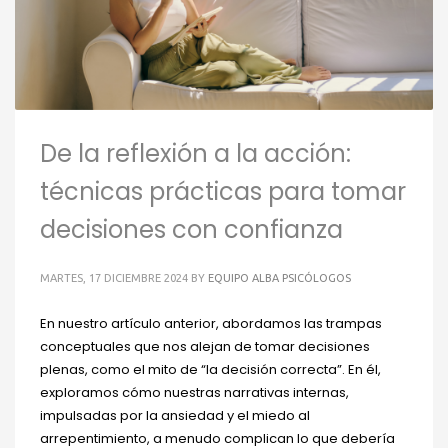
De la reflexión a la acción:
técnicas prácticas para tomar
decisiones con confianza
MARTES, 17 DICIEMBRE 2024
BY
EQUIPO ALBA PSICÓLOGOS
En nuestro artículo anterior, abordamos las trampas
conceptuales que nos alejan de tomar decisiones
plenas, como el mito de “la decisión correcta”. En él,
exploramos cómo nuestras narrativas internas,
impulsadas por la ansiedad y el miedo al
arrepentimiento, a menudo complican lo que debería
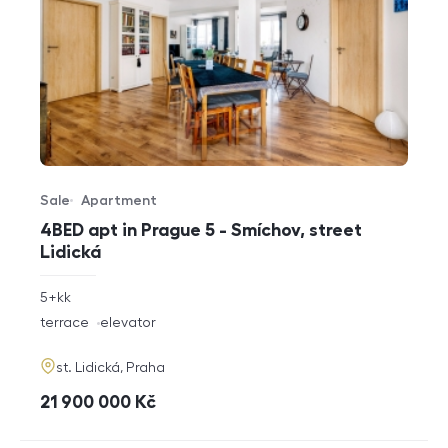
Sale
Apartment
Offer type
Property type
4BED apt in Prague 5 - Smíchov, street
Lidická
rozměry
5+kk
disposition
funkce
terrace
elevator
adresa
st. Lidická, Praha
cena
21 900 000
Kč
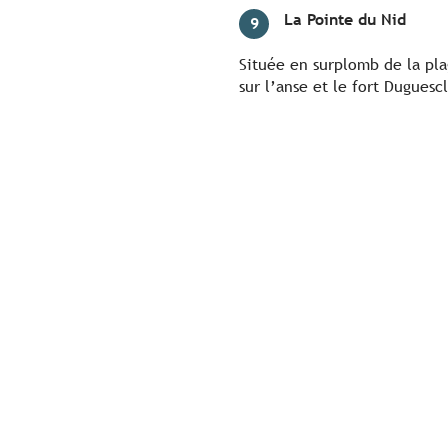
La Pointe du Nid
9
Située en surplomb de la pla
sur l’anse et le fort Duguesc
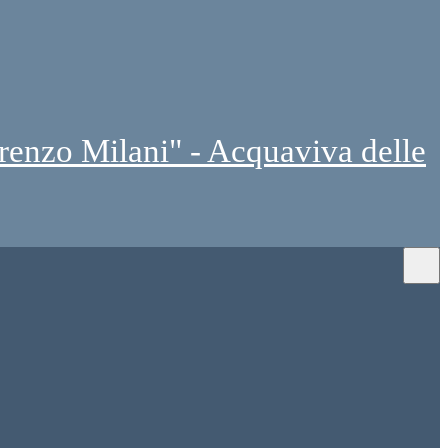
renzo Milani" - Acquaviva delle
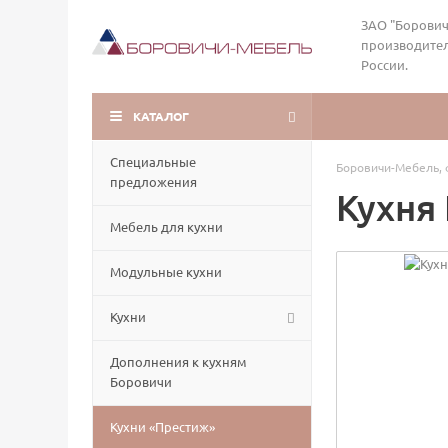
ЗАО "Борович
производител
России.
КАТАЛОГ
Специальные
Боровичи-Мебель, 
предложения
Кухня
Мебель для кухни
Модульные кухни
Кухни
Дополнения к кухням
Боровичи
Кухни «Престиж»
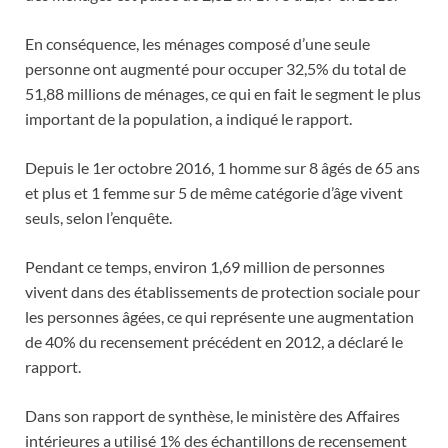
En conséquence, les ménages composé d’une seule
personne ont augmenté pour occuper 32,5% du total de
51,88 millions de ménages, ce qui en fait le segment le plus
important de la population, a indiqué le rapport.
Depuis le 1er octobre 2016, 1 homme sur 8 âgés de 65 ans
et plus et 1 femme sur 5 de même catégorie d’âge vivent
seuls, selon l’enquête.
Pendant ce temps, environ 1,69 million de personnes
vivent dans des établissements de protection sociale pour
les personnes âgées, ce qui représente une augmentation
de 40% du recensement précédent en 2012, a déclaré le
rapport.
Dans son rapport de synthèse, le ministère des Affaires
intérieures a utilisé 1% des échantillons de recensement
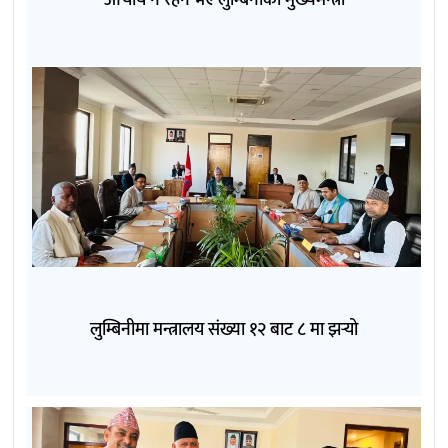
लुम्बिनीमा मन्त्रालय संख्या १२ बाट ८ मा झर्‍यो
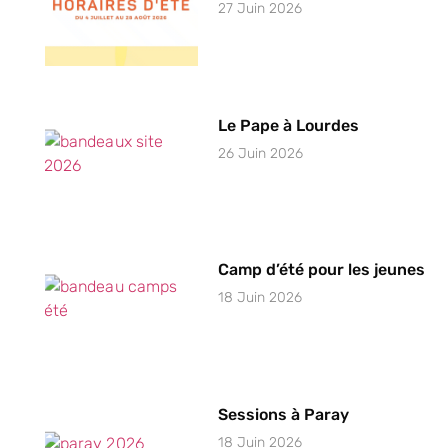
27 Juin 2026
Le Pape à Lourdes
26 Juin 2026
Camp d’été pour les jeunes
18 Juin 2026
Sessions à Paray
18 Juin 2026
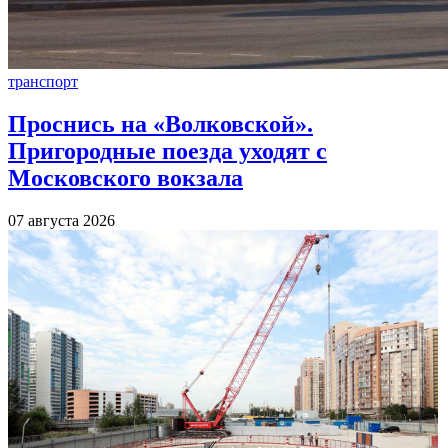
транспорт
Проснись на «Волковской».
Пригородные поезда уходят с
Московского вокзала
07 августа 2026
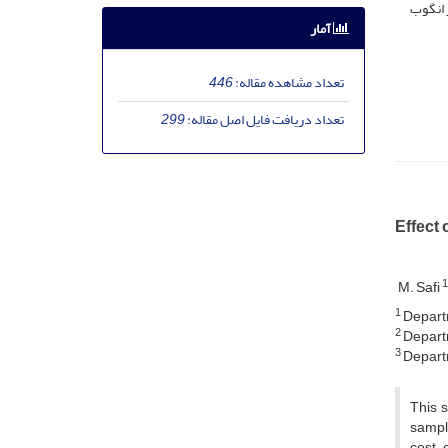
 انگوب
آمار
تعداد مشاهده مقاله:
446
تعداد دریافت فایل اصل مقاله:
299
Effect 
1
M. Safi
1
Departm
2
Departm
3
Departm
This s
sample
cost-e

•••••

YOUR GOAL: Start at the top of the entries and repeat each line exactly, ending at the line that contains "Dans son rapport". Pictures are not part of the copy.

ANSWER TO THIS EXERCISE:
De la reflexión a la acción:
técnicas prácticas para tomar
decisiones con confianza
MARTES, 17 DICIEMBRE 2024
BY
EQUIPO ALBA PSICÓLOGOS
En nuestro artículo anterior, abordamos las trampas
conceptuales que nos alejan de tomar decisiones
plenas, como el mito de “la decisión correcta”. En él,
exploramos cómo nuestras narrativas internas,
impulsadas por la ansiedad y el miedo al
arrepentimiento, a menudo complican lo que debería
Sale
Apartment
Offer type
Property type
4BED apt in Prague 5 - Smíchov, street
Lidická
rozměry
5+kk
disposition
funkce
terrace
elevator
adresa
st. Lidická, Praha
cena
21 900 000
Kč
La Pointe du Nid
9
Située en surplomb de la pla
sur l’anse et le fort Duguesc
renzo Milani" - Acquaviva delle
ЗАО "Борович
производител
России.
КАТАЛОГ
Специальные
Боровичи-Мебель, 
предложения
Кухня
Мебель для кухни
Модульные кухни
Кухни
Дополнения к кухням
Боровичи
Кухни «Престиж»
En conséquence, les ménages composé d’une seule
personne ont augmenté pour occuper 32,5% du total de
51,88 millions de ménages, ce qui en fait le segment le plus
important de la population, a indiqué le rapport.
Depuis le 1er octobre 2016, 1 homme sur 8 âgés de 65 ans
et plus et 1 femme sur 5 de même catégorie d’âge vivent
seuls, selon l’enquête.
Pendant ce temps, environ 1,69 million de personnes
vivent dans des établissements de protection sociale pour
les personnes âgées, ce qui représente une augmentation
de 40% du recensement précédent en 2012, a déclaré le
rapport.
Dans son rapport de synthèse, le ministère des Affaires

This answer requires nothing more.